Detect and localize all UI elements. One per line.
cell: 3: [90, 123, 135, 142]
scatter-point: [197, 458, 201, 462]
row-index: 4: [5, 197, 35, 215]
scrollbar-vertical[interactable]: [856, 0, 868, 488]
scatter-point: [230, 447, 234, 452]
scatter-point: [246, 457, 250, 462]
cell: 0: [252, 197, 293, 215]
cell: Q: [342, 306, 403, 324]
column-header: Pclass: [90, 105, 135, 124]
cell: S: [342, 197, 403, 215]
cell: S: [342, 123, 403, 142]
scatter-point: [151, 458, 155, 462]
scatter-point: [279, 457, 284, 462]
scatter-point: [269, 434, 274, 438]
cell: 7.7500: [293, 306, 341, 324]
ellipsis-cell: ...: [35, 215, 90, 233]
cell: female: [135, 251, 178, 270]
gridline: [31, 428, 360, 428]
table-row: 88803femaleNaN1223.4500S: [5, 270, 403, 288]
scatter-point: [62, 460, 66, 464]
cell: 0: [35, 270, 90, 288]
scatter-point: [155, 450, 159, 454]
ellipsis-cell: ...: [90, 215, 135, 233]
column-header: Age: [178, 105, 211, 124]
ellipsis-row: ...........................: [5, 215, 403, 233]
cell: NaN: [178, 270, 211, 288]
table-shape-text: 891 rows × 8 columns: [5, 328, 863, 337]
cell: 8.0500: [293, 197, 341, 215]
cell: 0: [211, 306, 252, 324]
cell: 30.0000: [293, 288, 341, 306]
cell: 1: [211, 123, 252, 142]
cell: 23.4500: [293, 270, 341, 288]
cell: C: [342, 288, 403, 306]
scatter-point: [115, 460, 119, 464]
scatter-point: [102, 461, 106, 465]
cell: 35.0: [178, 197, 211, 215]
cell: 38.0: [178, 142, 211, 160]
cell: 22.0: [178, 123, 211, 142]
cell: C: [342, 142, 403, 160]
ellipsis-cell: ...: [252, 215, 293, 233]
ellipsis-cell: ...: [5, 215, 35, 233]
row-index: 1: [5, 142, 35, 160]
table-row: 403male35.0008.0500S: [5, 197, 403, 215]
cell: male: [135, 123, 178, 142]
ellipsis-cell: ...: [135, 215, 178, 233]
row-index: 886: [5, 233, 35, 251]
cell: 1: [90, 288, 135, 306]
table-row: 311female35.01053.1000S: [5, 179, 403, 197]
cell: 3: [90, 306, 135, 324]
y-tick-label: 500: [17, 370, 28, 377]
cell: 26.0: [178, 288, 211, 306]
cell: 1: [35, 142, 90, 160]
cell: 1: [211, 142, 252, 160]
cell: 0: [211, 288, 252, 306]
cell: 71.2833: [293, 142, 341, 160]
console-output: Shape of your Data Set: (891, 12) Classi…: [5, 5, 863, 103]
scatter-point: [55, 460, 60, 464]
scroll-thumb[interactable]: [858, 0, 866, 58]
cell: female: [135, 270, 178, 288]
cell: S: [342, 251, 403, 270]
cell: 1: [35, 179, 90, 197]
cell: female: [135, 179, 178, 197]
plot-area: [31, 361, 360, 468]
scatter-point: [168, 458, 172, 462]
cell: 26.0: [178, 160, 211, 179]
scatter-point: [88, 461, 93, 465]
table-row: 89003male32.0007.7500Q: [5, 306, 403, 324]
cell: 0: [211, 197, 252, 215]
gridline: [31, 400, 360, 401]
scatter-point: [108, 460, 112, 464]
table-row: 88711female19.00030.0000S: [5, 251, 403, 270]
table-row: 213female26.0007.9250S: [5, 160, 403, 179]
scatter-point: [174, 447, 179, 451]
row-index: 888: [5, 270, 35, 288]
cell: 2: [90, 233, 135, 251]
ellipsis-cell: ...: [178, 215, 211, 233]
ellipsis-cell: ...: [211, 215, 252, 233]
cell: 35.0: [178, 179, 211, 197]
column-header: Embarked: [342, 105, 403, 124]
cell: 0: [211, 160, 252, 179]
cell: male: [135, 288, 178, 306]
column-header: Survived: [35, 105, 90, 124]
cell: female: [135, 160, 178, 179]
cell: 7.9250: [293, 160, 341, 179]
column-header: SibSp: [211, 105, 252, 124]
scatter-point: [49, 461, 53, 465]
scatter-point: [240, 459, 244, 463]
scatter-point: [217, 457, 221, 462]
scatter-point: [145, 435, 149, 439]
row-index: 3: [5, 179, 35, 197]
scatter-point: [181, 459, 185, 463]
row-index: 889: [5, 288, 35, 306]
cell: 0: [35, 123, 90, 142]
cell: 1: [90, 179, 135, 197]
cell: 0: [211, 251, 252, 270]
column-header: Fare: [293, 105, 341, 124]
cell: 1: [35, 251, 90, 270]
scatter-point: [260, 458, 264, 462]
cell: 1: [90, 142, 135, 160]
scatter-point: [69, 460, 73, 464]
..............................
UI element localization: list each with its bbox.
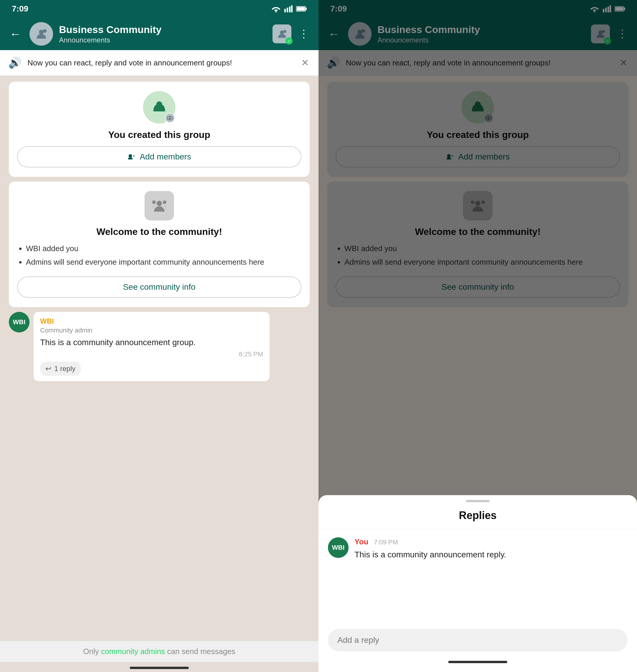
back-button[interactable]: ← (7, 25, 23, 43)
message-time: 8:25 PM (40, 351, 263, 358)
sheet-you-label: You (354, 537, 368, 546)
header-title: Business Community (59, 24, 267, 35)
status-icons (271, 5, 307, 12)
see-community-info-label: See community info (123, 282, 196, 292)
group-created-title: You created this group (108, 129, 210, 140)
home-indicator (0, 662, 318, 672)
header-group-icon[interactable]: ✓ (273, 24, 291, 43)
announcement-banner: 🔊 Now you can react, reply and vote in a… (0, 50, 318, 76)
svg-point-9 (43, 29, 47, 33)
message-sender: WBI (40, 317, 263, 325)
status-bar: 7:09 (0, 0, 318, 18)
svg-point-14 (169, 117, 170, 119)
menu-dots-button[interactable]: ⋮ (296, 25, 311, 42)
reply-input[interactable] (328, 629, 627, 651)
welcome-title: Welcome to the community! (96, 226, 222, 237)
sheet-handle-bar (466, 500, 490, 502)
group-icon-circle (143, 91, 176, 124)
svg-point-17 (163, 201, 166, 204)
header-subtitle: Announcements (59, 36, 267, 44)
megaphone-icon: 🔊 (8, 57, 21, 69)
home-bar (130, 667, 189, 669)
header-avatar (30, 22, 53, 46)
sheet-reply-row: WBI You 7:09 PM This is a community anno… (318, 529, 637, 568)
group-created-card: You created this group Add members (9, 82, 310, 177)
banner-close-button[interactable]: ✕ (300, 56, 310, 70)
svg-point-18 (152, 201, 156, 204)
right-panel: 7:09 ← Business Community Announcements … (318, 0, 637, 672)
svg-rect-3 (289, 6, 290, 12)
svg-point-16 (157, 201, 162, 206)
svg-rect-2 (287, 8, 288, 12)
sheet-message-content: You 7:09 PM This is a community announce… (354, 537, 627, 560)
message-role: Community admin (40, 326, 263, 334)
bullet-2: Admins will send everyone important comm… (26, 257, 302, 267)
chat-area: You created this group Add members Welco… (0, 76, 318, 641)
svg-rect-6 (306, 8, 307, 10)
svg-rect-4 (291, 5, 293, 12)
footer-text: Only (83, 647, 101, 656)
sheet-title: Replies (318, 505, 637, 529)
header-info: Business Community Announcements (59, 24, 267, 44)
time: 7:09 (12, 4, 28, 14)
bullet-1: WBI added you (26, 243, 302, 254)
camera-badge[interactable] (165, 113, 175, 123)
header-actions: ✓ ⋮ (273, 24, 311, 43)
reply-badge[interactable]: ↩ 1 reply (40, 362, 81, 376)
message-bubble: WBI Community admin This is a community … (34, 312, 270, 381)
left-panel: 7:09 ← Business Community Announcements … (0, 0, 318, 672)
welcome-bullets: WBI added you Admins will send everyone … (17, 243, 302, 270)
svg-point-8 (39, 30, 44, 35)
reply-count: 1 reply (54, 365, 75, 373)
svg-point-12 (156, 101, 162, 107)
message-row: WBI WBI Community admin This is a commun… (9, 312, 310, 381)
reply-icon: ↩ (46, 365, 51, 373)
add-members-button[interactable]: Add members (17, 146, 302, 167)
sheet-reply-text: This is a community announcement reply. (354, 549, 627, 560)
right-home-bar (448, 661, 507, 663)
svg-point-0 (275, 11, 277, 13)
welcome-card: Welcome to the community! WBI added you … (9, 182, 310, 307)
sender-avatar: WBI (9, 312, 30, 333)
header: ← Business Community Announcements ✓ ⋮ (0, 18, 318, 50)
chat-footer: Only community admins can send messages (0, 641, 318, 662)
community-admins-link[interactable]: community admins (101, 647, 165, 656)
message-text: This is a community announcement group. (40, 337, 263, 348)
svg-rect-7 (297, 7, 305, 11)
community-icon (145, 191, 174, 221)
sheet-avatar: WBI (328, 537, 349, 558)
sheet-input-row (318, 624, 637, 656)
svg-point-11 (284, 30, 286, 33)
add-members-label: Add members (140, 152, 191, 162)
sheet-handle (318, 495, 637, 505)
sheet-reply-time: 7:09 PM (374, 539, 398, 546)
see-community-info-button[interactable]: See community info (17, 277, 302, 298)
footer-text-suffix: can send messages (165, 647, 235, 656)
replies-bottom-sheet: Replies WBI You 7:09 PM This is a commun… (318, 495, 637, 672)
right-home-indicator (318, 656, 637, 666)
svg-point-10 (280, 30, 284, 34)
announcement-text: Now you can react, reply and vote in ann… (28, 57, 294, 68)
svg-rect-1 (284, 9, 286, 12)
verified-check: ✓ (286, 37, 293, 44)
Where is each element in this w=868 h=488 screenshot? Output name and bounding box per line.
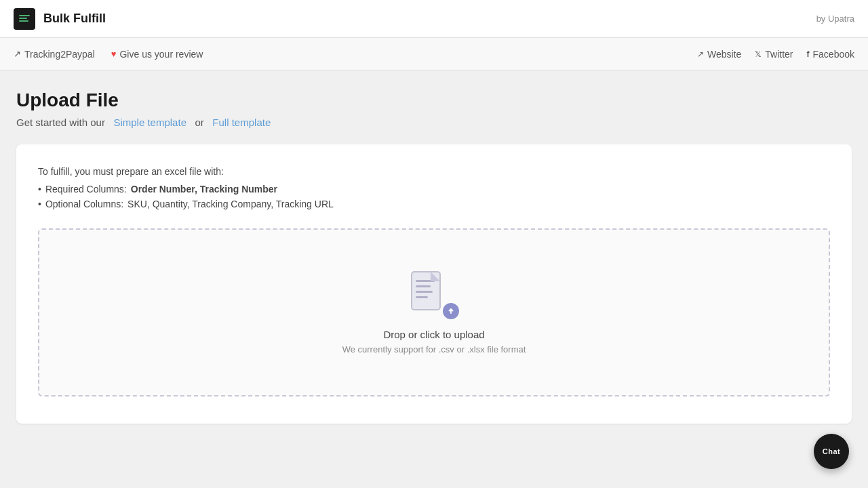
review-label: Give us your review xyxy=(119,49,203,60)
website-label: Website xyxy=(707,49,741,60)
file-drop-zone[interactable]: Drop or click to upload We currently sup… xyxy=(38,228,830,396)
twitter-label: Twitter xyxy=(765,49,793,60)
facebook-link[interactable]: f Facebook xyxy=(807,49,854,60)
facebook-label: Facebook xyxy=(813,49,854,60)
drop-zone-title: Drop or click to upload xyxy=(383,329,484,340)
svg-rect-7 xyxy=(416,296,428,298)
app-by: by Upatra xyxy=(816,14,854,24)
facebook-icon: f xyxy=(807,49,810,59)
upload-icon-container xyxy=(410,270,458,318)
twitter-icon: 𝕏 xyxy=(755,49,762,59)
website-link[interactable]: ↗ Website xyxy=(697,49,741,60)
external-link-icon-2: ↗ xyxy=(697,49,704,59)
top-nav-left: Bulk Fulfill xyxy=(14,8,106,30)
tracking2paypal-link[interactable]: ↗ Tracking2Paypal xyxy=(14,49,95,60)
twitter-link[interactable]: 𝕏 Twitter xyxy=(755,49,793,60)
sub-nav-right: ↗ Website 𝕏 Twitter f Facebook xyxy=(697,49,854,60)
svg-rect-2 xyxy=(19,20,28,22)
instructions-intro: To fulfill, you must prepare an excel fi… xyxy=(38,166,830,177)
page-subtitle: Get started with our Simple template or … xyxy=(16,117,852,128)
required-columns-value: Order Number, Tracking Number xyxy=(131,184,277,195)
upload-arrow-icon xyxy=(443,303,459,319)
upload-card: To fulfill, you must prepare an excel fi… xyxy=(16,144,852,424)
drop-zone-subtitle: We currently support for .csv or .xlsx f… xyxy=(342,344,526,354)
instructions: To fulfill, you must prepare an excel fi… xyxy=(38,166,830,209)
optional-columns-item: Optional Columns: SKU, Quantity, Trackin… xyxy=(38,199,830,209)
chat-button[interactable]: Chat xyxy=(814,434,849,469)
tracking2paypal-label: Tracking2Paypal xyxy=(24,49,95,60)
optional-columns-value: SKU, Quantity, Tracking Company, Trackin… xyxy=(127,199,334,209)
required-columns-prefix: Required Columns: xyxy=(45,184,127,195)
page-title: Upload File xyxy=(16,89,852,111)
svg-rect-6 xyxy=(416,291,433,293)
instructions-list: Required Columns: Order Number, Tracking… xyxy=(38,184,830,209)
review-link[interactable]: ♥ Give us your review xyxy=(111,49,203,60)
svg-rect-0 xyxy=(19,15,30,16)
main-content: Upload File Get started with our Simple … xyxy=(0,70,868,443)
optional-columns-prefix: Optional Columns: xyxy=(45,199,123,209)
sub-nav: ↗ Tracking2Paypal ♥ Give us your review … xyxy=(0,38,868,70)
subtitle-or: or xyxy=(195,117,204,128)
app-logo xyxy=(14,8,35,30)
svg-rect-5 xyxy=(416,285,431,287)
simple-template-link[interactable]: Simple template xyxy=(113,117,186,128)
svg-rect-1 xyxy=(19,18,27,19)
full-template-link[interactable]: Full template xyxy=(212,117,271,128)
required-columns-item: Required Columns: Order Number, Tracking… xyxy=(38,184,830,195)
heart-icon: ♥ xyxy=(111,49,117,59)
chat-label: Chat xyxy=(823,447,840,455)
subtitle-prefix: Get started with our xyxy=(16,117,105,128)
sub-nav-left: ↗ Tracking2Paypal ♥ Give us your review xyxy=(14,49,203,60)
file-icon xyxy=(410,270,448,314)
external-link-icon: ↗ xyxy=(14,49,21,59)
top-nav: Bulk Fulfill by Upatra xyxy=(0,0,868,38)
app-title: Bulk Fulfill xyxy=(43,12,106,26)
..............................
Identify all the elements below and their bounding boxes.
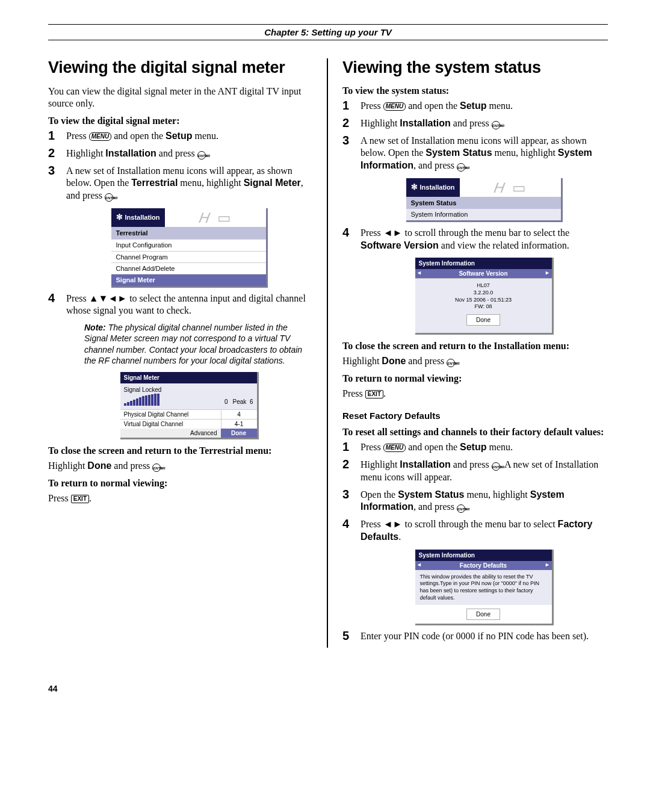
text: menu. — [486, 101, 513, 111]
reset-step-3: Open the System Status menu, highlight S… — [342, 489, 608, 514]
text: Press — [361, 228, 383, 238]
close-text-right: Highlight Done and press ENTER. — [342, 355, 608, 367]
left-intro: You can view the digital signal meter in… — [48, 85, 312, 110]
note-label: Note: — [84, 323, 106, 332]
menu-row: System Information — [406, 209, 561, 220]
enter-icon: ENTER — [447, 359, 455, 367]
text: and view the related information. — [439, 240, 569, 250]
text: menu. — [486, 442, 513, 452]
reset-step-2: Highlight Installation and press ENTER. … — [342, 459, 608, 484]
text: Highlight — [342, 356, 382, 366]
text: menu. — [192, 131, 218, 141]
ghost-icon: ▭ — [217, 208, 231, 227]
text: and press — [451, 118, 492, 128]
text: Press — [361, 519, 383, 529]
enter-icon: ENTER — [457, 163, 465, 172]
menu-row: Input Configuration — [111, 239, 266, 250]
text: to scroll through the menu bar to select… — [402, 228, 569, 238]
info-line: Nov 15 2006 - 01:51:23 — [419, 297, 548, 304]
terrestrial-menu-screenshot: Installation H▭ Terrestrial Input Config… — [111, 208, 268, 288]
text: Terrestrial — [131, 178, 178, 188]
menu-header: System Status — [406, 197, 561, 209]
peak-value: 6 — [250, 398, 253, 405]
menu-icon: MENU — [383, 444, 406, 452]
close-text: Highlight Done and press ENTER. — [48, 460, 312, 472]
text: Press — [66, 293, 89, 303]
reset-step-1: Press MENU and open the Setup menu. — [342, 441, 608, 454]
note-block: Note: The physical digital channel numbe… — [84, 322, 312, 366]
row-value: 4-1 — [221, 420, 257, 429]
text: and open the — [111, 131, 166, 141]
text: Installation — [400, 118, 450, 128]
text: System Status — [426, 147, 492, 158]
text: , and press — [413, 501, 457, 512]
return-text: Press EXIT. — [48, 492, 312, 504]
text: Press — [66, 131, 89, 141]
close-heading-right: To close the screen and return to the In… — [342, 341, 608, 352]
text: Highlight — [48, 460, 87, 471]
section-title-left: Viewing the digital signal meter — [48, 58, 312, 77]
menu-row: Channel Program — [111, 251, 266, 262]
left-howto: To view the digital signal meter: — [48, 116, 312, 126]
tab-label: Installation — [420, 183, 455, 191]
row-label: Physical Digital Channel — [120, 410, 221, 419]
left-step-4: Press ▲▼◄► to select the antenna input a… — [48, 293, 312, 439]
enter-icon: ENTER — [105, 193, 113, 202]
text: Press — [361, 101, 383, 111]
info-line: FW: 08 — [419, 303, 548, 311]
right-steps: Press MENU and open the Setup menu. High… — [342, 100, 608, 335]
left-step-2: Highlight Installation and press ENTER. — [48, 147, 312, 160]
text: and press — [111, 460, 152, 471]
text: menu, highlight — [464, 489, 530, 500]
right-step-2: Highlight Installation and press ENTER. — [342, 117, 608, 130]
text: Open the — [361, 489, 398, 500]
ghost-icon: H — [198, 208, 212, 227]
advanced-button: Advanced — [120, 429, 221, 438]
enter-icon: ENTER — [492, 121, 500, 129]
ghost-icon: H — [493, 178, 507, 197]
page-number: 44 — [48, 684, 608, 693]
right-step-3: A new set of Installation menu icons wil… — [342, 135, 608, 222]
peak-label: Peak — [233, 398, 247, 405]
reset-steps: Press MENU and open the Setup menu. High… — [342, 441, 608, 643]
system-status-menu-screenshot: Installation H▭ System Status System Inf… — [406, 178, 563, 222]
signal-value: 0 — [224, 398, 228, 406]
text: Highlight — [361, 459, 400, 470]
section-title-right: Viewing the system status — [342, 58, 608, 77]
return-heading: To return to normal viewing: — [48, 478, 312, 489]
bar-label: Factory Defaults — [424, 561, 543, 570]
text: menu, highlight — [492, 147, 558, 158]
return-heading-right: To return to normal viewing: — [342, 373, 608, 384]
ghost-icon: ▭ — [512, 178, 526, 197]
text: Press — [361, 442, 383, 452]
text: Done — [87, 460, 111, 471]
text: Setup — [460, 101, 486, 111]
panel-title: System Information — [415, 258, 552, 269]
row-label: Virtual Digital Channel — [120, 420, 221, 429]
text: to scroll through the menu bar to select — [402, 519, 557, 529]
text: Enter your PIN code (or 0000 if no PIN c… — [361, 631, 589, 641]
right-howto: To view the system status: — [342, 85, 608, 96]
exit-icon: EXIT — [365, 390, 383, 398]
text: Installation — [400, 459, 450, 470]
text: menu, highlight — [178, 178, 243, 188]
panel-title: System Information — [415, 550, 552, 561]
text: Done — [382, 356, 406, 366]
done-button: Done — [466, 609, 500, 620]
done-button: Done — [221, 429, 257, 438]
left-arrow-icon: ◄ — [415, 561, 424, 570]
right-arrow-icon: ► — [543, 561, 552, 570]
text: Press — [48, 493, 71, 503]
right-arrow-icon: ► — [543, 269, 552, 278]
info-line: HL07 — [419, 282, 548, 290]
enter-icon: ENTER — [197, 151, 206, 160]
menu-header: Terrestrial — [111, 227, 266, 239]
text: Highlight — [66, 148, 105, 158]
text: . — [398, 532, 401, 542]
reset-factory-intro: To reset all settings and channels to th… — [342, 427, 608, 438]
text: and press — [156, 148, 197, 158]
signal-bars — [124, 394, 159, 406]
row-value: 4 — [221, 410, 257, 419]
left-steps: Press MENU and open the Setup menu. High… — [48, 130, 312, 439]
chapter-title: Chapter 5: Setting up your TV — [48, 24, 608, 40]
..............................
**EXERCISE**
Your task is to copy every line in the entries that holds the string "instructions".

**EXERCISE ANSWER**
instructions-intro: To fulfill, you must prepare an excel fi… xyxy=(38,166,830,177)
instructions: To fulfill, you must prepare an excel fi… xyxy=(38,166,830,209)
instructions-list: Required Columns: Order Number, Tracking… xyxy=(38,184,830,209)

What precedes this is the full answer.